## Required work:
Pick out the lines below with "ChangoMâs" and list them.

## Data:

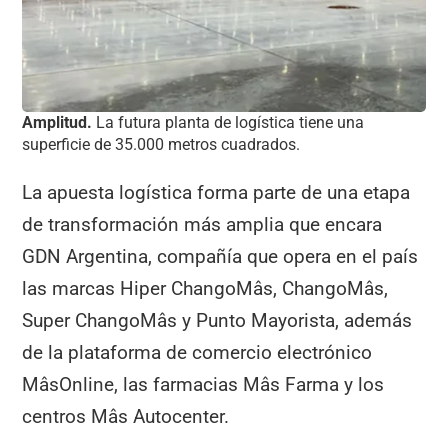
Amplitud.
La futura planta de logística tiene una
superficie de 35.000 metros cuadrados.
La apuesta logística forma parte de una etapa
de transformación más amplia que encara
GDN Argentina, compañía que opera en el país
las marcas Hiper ChangoMâs, ChangoMâs,
Super ChangoMâs y Punto Mayorista, además
de la plataforma de comercio electrónico
MâsOnline, las farmacias Mâs Farma y los
centros Mâs Autocenter.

## Task response:
las marcas Hiper ChangoMâs, ChangoMâs,
Super ChangoMâs y Punto Mayorista, además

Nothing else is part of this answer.